## Prompt
Set down exactly, from the records below, the line with "Pritérmica-In" through the line with "Art by おむたつ", and nothing else.

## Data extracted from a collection
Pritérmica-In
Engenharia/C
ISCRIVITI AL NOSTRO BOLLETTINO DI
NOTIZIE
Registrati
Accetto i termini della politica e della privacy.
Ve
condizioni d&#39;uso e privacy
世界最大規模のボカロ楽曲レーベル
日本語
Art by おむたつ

* * *

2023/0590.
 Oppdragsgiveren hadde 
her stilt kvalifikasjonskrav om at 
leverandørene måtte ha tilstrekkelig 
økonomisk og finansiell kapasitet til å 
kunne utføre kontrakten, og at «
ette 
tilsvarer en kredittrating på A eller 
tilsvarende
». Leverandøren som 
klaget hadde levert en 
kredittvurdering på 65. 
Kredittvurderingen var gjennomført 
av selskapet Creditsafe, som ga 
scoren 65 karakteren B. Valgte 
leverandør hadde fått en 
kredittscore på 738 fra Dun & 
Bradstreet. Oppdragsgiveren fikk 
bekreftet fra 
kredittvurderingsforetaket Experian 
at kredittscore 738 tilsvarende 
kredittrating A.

## Result for this exercise
Pritérmica-In
Engenharia/C
ISCRIVITI AL NOSTRO BOLLETTINO DI
NOTIZIE
Registrati
Accetto i termini della politica e della privacy.
Ve
condizioni d&#39;uso e privacy
世界最大規模のボカロ楽曲レーベル
日本語
Art by おむたつ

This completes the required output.